RADIO 4 offered listeners a brace of Easter-morning observances. The usual Sunday Worship slot at 8.10 a.m. was extended by ten minutes for a live eucharist from Canterbury Cathedral, with as many of the usual trimmings as is possible to cram into 48 minutes, including the cathedral choir in all its glory singing hymns and Psalm 150. Matthew King’s Canterbury Missa Brevis — composed especially for this service — was a real gift.
The Most Revd Sarah Mullally’s first Easter sermon as Archbishop of Canterbury, therefore, had to be compressed into eight minutes. “God does not wait for the sun to rise to begin the work of saving the world” was a particularly impressive line, and a tonic against the Pelagianism that the media usually want to impose on the Church.
Other compromises forced by the demands of live broadcasting were handled well. Even the shortened statement of faith which replaced the Nicene Creed was orthodox and reverent, avoiding the limpness that too often bedevils such compositions.
Completely different in tone was the Sunrise Service at 6.35 a.m., pre-recorded at the Laudato Si’ Centre in Salford, complete with “10,000 Reasons”, by Matt Redman, and enthusiastic singing by the pupils of Christ the King RC Primary School, Manchester, and interview snippets with them.
This garden-centred service, complete with birds gently chirping, was an ecumenical affair, compèred by the Revd Grace Thomas, of the diocese of Manchester, with the green-themed “sermon slot” filled by the RC Bishop of Salford, the Rt Revd John Arnold, the Catholic Bishops’ Conference’s lead on environmental issues.

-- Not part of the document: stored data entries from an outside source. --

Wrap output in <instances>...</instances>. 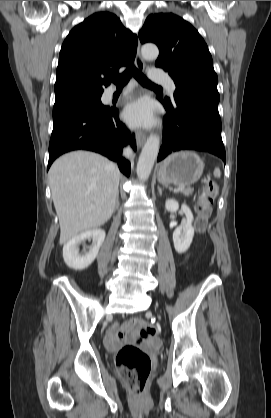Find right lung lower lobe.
Segmentation results:
<instances>
[{
    "instance_id": "right-lung-lower-lobe-1",
    "label": "right lung lower lobe",
    "mask_w": 271,
    "mask_h": 418,
    "mask_svg": "<svg viewBox=\"0 0 271 418\" xmlns=\"http://www.w3.org/2000/svg\"><path fill=\"white\" fill-rule=\"evenodd\" d=\"M128 143L136 146L134 137L120 122L117 108L100 106L68 112L53 118L48 169L63 153L84 149L118 161L120 170L129 176L130 163L121 157Z\"/></svg>"
}]
</instances>
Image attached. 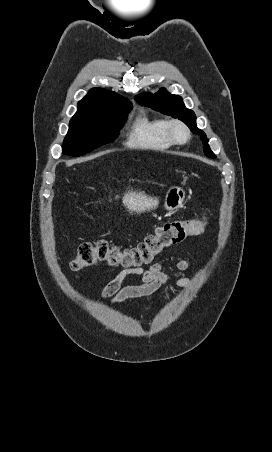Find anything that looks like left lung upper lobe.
I'll use <instances>...</instances> for the list:
<instances>
[{
    "label": "left lung upper lobe",
    "mask_w": 272,
    "mask_h": 452,
    "mask_svg": "<svg viewBox=\"0 0 272 452\" xmlns=\"http://www.w3.org/2000/svg\"><path fill=\"white\" fill-rule=\"evenodd\" d=\"M136 101L142 105L151 107L157 111H161L165 114L171 115L174 118L182 120L188 125L192 132L202 136L201 139L204 144L203 149L205 155L210 158H215L214 153L210 150L205 133L196 126V116L194 112L185 107L180 96L172 95L165 89H160L155 94L145 93L136 96Z\"/></svg>",
    "instance_id": "obj_1"
}]
</instances>
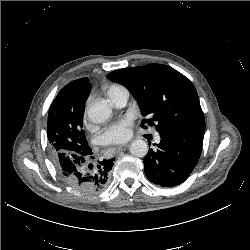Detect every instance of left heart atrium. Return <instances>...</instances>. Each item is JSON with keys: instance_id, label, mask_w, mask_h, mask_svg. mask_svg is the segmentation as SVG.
I'll list each match as a JSON object with an SVG mask.
<instances>
[{"instance_id": "left-heart-atrium-1", "label": "left heart atrium", "mask_w": 250, "mask_h": 250, "mask_svg": "<svg viewBox=\"0 0 250 250\" xmlns=\"http://www.w3.org/2000/svg\"><path fill=\"white\" fill-rule=\"evenodd\" d=\"M133 119L129 116L107 126L99 139L104 145L120 144L127 141L132 134Z\"/></svg>"}]
</instances>
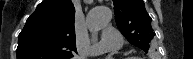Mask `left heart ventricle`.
Here are the masks:
<instances>
[{
    "mask_svg": "<svg viewBox=\"0 0 193 59\" xmlns=\"http://www.w3.org/2000/svg\"><path fill=\"white\" fill-rule=\"evenodd\" d=\"M102 53L105 55H112L114 53V50L111 48H106L102 51Z\"/></svg>",
    "mask_w": 193,
    "mask_h": 59,
    "instance_id": "b2bd125f",
    "label": "left heart ventricle"
}]
</instances>
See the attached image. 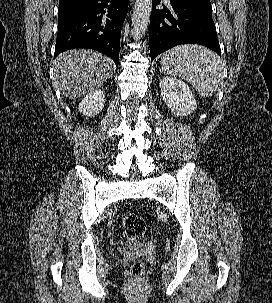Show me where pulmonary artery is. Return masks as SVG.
<instances>
[{"mask_svg": "<svg viewBox=\"0 0 272 303\" xmlns=\"http://www.w3.org/2000/svg\"><path fill=\"white\" fill-rule=\"evenodd\" d=\"M169 1H170V0H165V2H167V3H168Z\"/></svg>", "mask_w": 272, "mask_h": 303, "instance_id": "pulmonary-artery-1", "label": "pulmonary artery"}]
</instances>
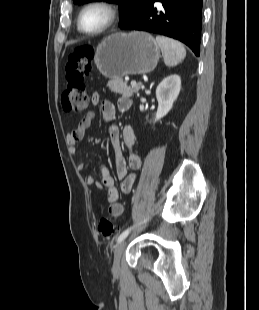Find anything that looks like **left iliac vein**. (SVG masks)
I'll list each match as a JSON object with an SVG mask.
<instances>
[{
    "mask_svg": "<svg viewBox=\"0 0 259 310\" xmlns=\"http://www.w3.org/2000/svg\"><path fill=\"white\" fill-rule=\"evenodd\" d=\"M126 244H127L126 240H122L121 242H119V244L116 246L114 250V259L112 266V272L114 274H118L120 272L121 257L125 250Z\"/></svg>",
    "mask_w": 259,
    "mask_h": 310,
    "instance_id": "left-iliac-vein-1",
    "label": "left iliac vein"
}]
</instances>
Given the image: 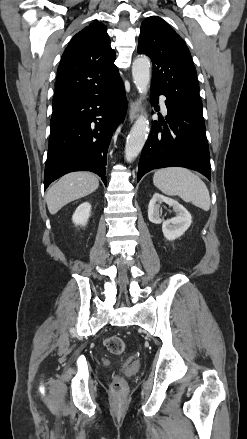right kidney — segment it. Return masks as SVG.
I'll list each match as a JSON object with an SVG mask.
<instances>
[{"label":"right kidney","mask_w":247,"mask_h":439,"mask_svg":"<svg viewBox=\"0 0 247 439\" xmlns=\"http://www.w3.org/2000/svg\"><path fill=\"white\" fill-rule=\"evenodd\" d=\"M91 209H92L91 204L88 202H84L80 204L72 216L73 223L75 225L85 226L91 215Z\"/></svg>","instance_id":"obj_1"}]
</instances>
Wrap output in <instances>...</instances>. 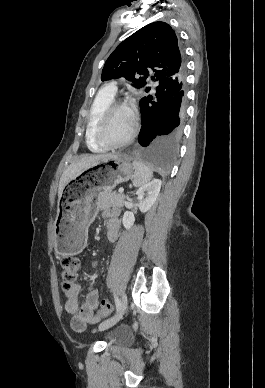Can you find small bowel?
I'll return each mask as SVG.
<instances>
[{"instance_id":"c3829d8e","label":"small bowel","mask_w":265,"mask_h":388,"mask_svg":"<svg viewBox=\"0 0 265 388\" xmlns=\"http://www.w3.org/2000/svg\"><path fill=\"white\" fill-rule=\"evenodd\" d=\"M104 217L107 219V239L110 242H115L119 235V214L117 210L105 211ZM82 290L80 283L65 292L64 308L71 315V326L77 332L85 330L87 324L95 323L98 316L95 315V310L99 306V295L95 289L88 291L84 302L80 304L79 296Z\"/></svg>"}]
</instances>
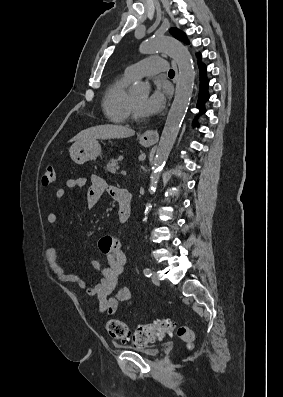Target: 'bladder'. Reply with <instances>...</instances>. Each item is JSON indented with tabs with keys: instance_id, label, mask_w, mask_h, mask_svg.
<instances>
[{
	"instance_id": "bladder-1",
	"label": "bladder",
	"mask_w": 283,
	"mask_h": 397,
	"mask_svg": "<svg viewBox=\"0 0 283 397\" xmlns=\"http://www.w3.org/2000/svg\"><path fill=\"white\" fill-rule=\"evenodd\" d=\"M122 348L140 353L144 356L153 357L159 352L158 348L152 346H136V345H125Z\"/></svg>"
}]
</instances>
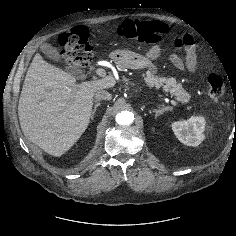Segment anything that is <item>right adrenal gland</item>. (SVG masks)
<instances>
[{"mask_svg": "<svg viewBox=\"0 0 236 236\" xmlns=\"http://www.w3.org/2000/svg\"><path fill=\"white\" fill-rule=\"evenodd\" d=\"M100 106V103H96L95 104V106H94V109H93V112H92V116H91V119H93L94 118V116H95V113H96V110H97V108Z\"/></svg>", "mask_w": 236, "mask_h": 236, "instance_id": "1", "label": "right adrenal gland"}]
</instances>
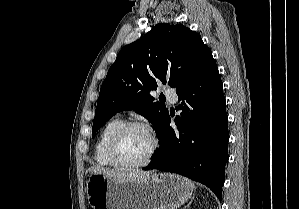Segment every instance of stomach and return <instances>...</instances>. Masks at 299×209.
Segmentation results:
<instances>
[{"label": "stomach", "mask_w": 299, "mask_h": 209, "mask_svg": "<svg viewBox=\"0 0 299 209\" xmlns=\"http://www.w3.org/2000/svg\"><path fill=\"white\" fill-rule=\"evenodd\" d=\"M86 185L93 209H177L193 191L189 179L169 173L133 181H117L92 173Z\"/></svg>", "instance_id": "1"}]
</instances>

Yet, even this consciously modern act of worship closed with Westminster College Choir singing “Thine be the glory”. Something about the grandness of Christian claims about Easter tends to demand the feast’s more traditional and majestic cultural expressions.
Later on Easter Day, Private Passions (Radio 3) caught up with Francis Spufford, an author of both fiction and non-fiction (Books, 20 March), who happens to be married to the Dean of Chelmsford. He is probably best known for his polemical and sweary defence of the faith, Unapologetic (2012), written when the New Atheism was still at its zenith and he had been nervous about “outing” himself as a Christian.

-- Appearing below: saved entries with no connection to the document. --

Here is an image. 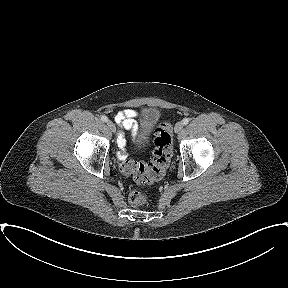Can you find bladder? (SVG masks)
I'll return each mask as SVG.
<instances>
[{
	"mask_svg": "<svg viewBox=\"0 0 288 288\" xmlns=\"http://www.w3.org/2000/svg\"><path fill=\"white\" fill-rule=\"evenodd\" d=\"M160 117L161 112L157 108L149 107L142 111L140 127L136 137L141 146H146L149 143L151 132L158 124Z\"/></svg>",
	"mask_w": 288,
	"mask_h": 288,
	"instance_id": "31cf9c89",
	"label": "bladder"
}]
</instances>
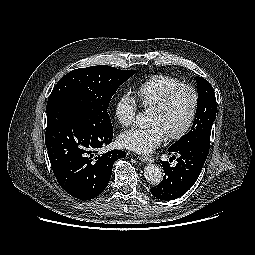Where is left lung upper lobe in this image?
Segmentation results:
<instances>
[{
  "label": "left lung upper lobe",
  "instance_id": "obj_1",
  "mask_svg": "<svg viewBox=\"0 0 255 255\" xmlns=\"http://www.w3.org/2000/svg\"><path fill=\"white\" fill-rule=\"evenodd\" d=\"M198 100L196 117L191 130L170 146L172 149L182 148L191 144L210 145L212 124L216 118V98L213 87L202 78L196 77Z\"/></svg>",
  "mask_w": 255,
  "mask_h": 255
}]
</instances>
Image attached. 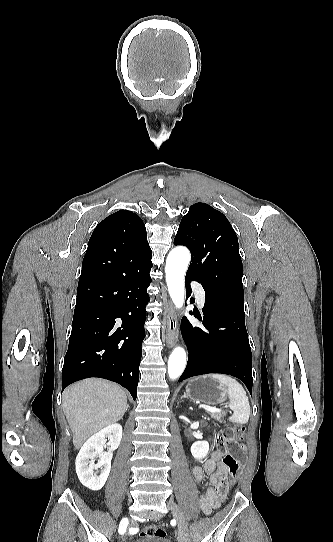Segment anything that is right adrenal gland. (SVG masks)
Wrapping results in <instances>:
<instances>
[{"label": "right adrenal gland", "instance_id": "1", "mask_svg": "<svg viewBox=\"0 0 333 542\" xmlns=\"http://www.w3.org/2000/svg\"><path fill=\"white\" fill-rule=\"evenodd\" d=\"M127 408H129V404H127Z\"/></svg>", "mask_w": 333, "mask_h": 542}]
</instances>
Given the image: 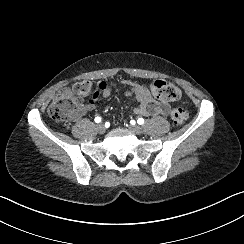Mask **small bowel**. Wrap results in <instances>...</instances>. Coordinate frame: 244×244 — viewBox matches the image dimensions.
Wrapping results in <instances>:
<instances>
[{"label":"small bowel","instance_id":"c3829d8e","mask_svg":"<svg viewBox=\"0 0 244 244\" xmlns=\"http://www.w3.org/2000/svg\"><path fill=\"white\" fill-rule=\"evenodd\" d=\"M121 83L130 87V89L126 91L125 97L127 99L134 98L137 102L135 106L131 107L133 113L142 116H167L170 113V105L165 101L154 98L145 86L126 79H122ZM99 90L102 99H108L112 94V86L105 81L100 82ZM96 108L97 103L95 101H89L76 111L74 117L81 118L85 114L95 111Z\"/></svg>","mask_w":244,"mask_h":244}]
</instances>
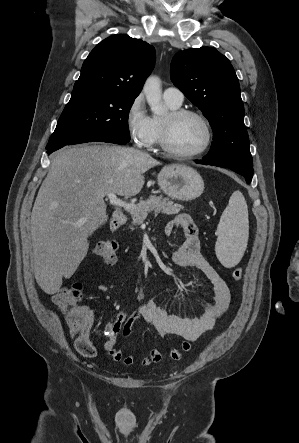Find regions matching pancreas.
<instances>
[{
  "label": "pancreas",
  "mask_w": 299,
  "mask_h": 443,
  "mask_svg": "<svg viewBox=\"0 0 299 443\" xmlns=\"http://www.w3.org/2000/svg\"><path fill=\"white\" fill-rule=\"evenodd\" d=\"M183 208L180 204H174L173 201L162 196L151 195L146 200H141L133 209L129 210L133 220V225H139L144 222L149 212L163 213L173 215L180 212Z\"/></svg>",
  "instance_id": "obj_1"
}]
</instances>
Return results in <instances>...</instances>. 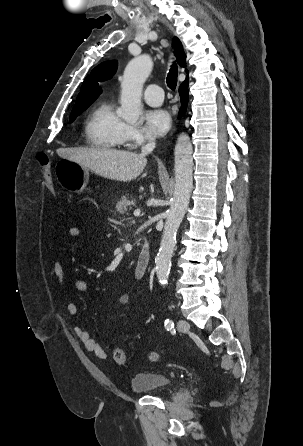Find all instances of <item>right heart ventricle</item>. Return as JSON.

At length, he discussed with Michael Berkeley both the book — “written without the commitment to niceness that so often stymies conversation about religion” — and his reconversion to Christianity.

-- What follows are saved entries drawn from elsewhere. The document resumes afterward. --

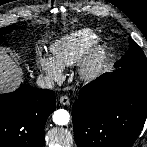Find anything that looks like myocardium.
Wrapping results in <instances>:
<instances>
[{"label":"myocardium","instance_id":"f54148a6","mask_svg":"<svg viewBox=\"0 0 147 147\" xmlns=\"http://www.w3.org/2000/svg\"><path fill=\"white\" fill-rule=\"evenodd\" d=\"M109 59V46L96 42L81 59L78 73L82 80L92 81L106 69Z\"/></svg>","mask_w":147,"mask_h":147}]
</instances>
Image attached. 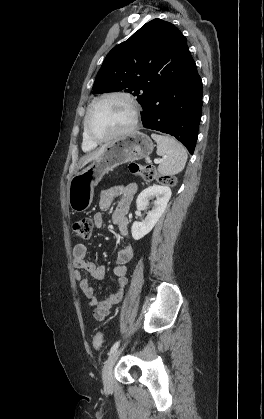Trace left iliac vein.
<instances>
[{"label":"left iliac vein","mask_w":264,"mask_h":419,"mask_svg":"<svg viewBox=\"0 0 264 419\" xmlns=\"http://www.w3.org/2000/svg\"><path fill=\"white\" fill-rule=\"evenodd\" d=\"M121 353V349L115 350L107 359L104 368H103V383L105 389L109 390L112 388V379H113V366L115 365L119 355Z\"/></svg>","instance_id":"4c4485c4"}]
</instances>
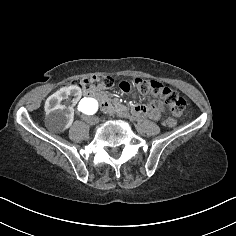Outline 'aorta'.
I'll return each instance as SVG.
<instances>
[{
  "label": "aorta",
  "instance_id": "aorta-1",
  "mask_svg": "<svg viewBox=\"0 0 236 236\" xmlns=\"http://www.w3.org/2000/svg\"><path fill=\"white\" fill-rule=\"evenodd\" d=\"M98 108V101L94 98L87 97L81 102L79 110L83 116H91L97 113Z\"/></svg>",
  "mask_w": 236,
  "mask_h": 236
}]
</instances>
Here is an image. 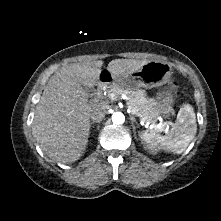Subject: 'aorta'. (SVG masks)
Returning <instances> with one entry per match:
<instances>
[{
  "label": "aorta",
  "instance_id": "1",
  "mask_svg": "<svg viewBox=\"0 0 221 221\" xmlns=\"http://www.w3.org/2000/svg\"><path fill=\"white\" fill-rule=\"evenodd\" d=\"M124 121H125V116H124L123 113H121V112H114L112 114V122L114 124H117V125L123 124Z\"/></svg>",
  "mask_w": 221,
  "mask_h": 221
}]
</instances>
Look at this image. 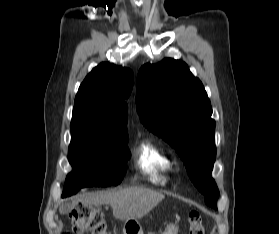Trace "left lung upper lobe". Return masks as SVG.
<instances>
[{
  "label": "left lung upper lobe",
  "instance_id": "left-lung-upper-lobe-1",
  "mask_svg": "<svg viewBox=\"0 0 279 234\" xmlns=\"http://www.w3.org/2000/svg\"><path fill=\"white\" fill-rule=\"evenodd\" d=\"M136 106L141 122L176 150L205 203L217 209L215 121L201 81L180 60L148 63L138 72Z\"/></svg>",
  "mask_w": 279,
  "mask_h": 234
}]
</instances>
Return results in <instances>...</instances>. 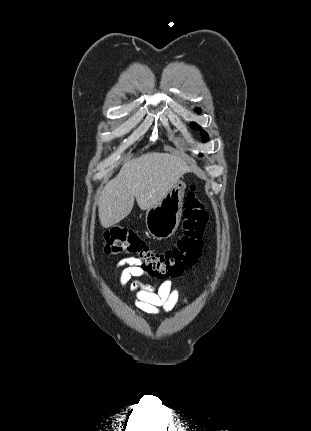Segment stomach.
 Here are the masks:
<instances>
[{"instance_id": "stomach-1", "label": "stomach", "mask_w": 311, "mask_h": 431, "mask_svg": "<svg viewBox=\"0 0 311 431\" xmlns=\"http://www.w3.org/2000/svg\"><path fill=\"white\" fill-rule=\"evenodd\" d=\"M185 188V182L178 180L161 202L147 210L145 223L148 233L154 239H167L178 229L183 212Z\"/></svg>"}]
</instances>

Although he had been brought up by churchgoing, academic parents, the Zeitgeist swept him towards atheism as a teenager, before music, particularly Mozart’s Clarinet Concerto, brought him back to faith. Discussing classical music also seems to enable conversation that is emotionally vulnerable while remaining adult: Mr Spufford seemed to pour out a great deal of his inner self in this programme, testament also to Lord Berkeley’s skill as an interviewer.